It’s kind of weird – I thought I was immune. I’ve heard about other writers who, when they complete a story, discover they have trouble submitting it anywhere. The fear of rejection makes them nervous, thus making it difficult to send the story out in the first place. Some writers, I’m told, never get past that obstacle. I always scoffed, thinking to myself that if you never take the risk and submit the story, you’ll never really get started. I figured that I would probably never have trouble submitting stories of my own, once the time came.

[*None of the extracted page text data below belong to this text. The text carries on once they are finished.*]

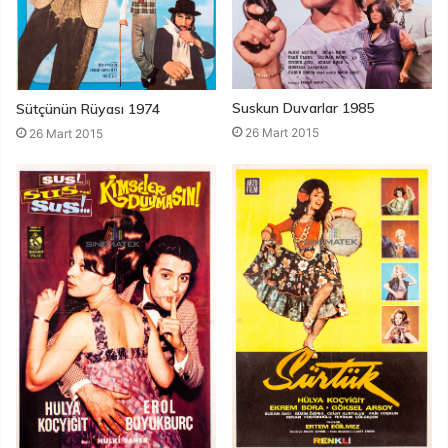
Suskun Duvarlar 1985
Sütçünün Rüyası 1974
26 Mart 2015
26 Mart 2015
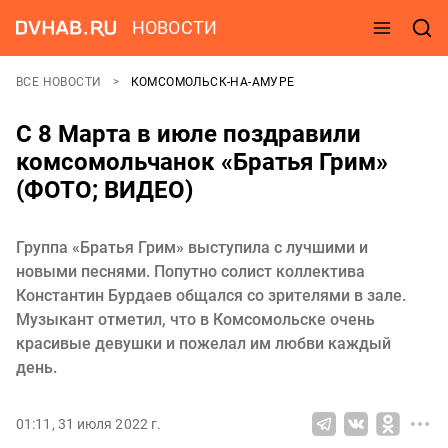
НОВОСТИ
ВСЕ НОВОСТИ
КОМСОМОЛЬСК-НА-АМУРЕ
С 8 Марта в июле поздравили
комсомольчанок «Братья Грим»
(ФОТО; ВИДЕО)
Группа «Братья Грим» выступила с лучшими и
новыми песнями. Попутно солист коллектива
Константин Бурдаев общался со зрителями в зале.
Музыкант отметил, что в Комсомольске очень
красивые девушки и пожелал им любви каждый
день.
01:11, 31 июля 2022 г.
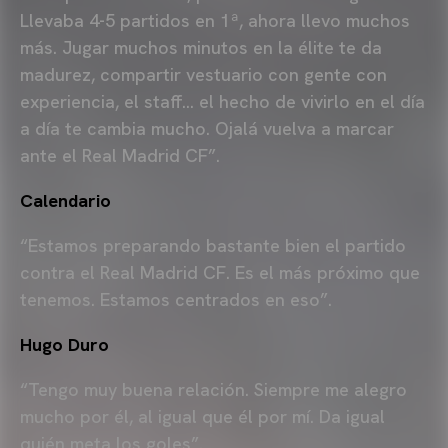
Llevaba 4-5 partidos en 1ª, ahora llevo muchos
más. Jugar muchos minutos en la élite te da
madurez, compartir vestuario con gente con
experiencia, el staff… el hecho de vivirlo en el día
a día te cambia mucho. Ojalá vuelva a marcar
ante el Real Madrid CF”.
Calendario
“Estamos preparando bastante bien el partido
contra el Real Madrid CF. Es el más próximo que
tenemos. Estamos centrados en eso”.
Hugo Duro
“Tengo muy buena relación. Siempre me alegro
mucho por él, al igual que él por mí. Da igual
quién meta los goles”.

I’m discovering, though, that the fear is, indeed, there. Granted, I’ve already submitted my first story and been rejected. Of course, this doesn’t really make it any easier to submit again, despite the fact that I knew it would have to be extraordinarily stellar writing in order for my first work to get accepted anywhere. Now, I have these visions in my head of the editors laughing as they read my story, mocking it and making fun of it, shaking their heads with tears of laughter streaming down their faces as they wonder why any writer as pathetically bad as me would ever imagine I might be able to get published. I picture them sending that rejection letter back to me with glee as they pronounce my story doomed, having fed it to some firy hellbeast, such being the horror of the work I produced.

Then again, I’ve always had an active imagination – both my greatest ally and my greatest adversary. The very thing that provides me my story ideas is the thing that makes it so easy for me to visualize my failure.

I’m actually very eager to submit another story somewhere, but I’m also nervous about the proposal of doing so. Story #2 is in its first draft form, and I still face the daunting task of figuring out where I should send it, once the final draft is complete. I’d love to submit it to the same place that Story #1 went – it’s a fantastic magazine – but fear says that the editors will see my name on it and trash it out of hand, without ever reading it, because they might remember how bad the first was. In actuality, they will probably be lucky to remember my name, given the number of stories in the slush pile they must read each month. Still, the prospect of submitting is a bit frightful, and there are lots of places out there that might be willing to give a new writer a fair chance. Guess I’ll just have to try a few out.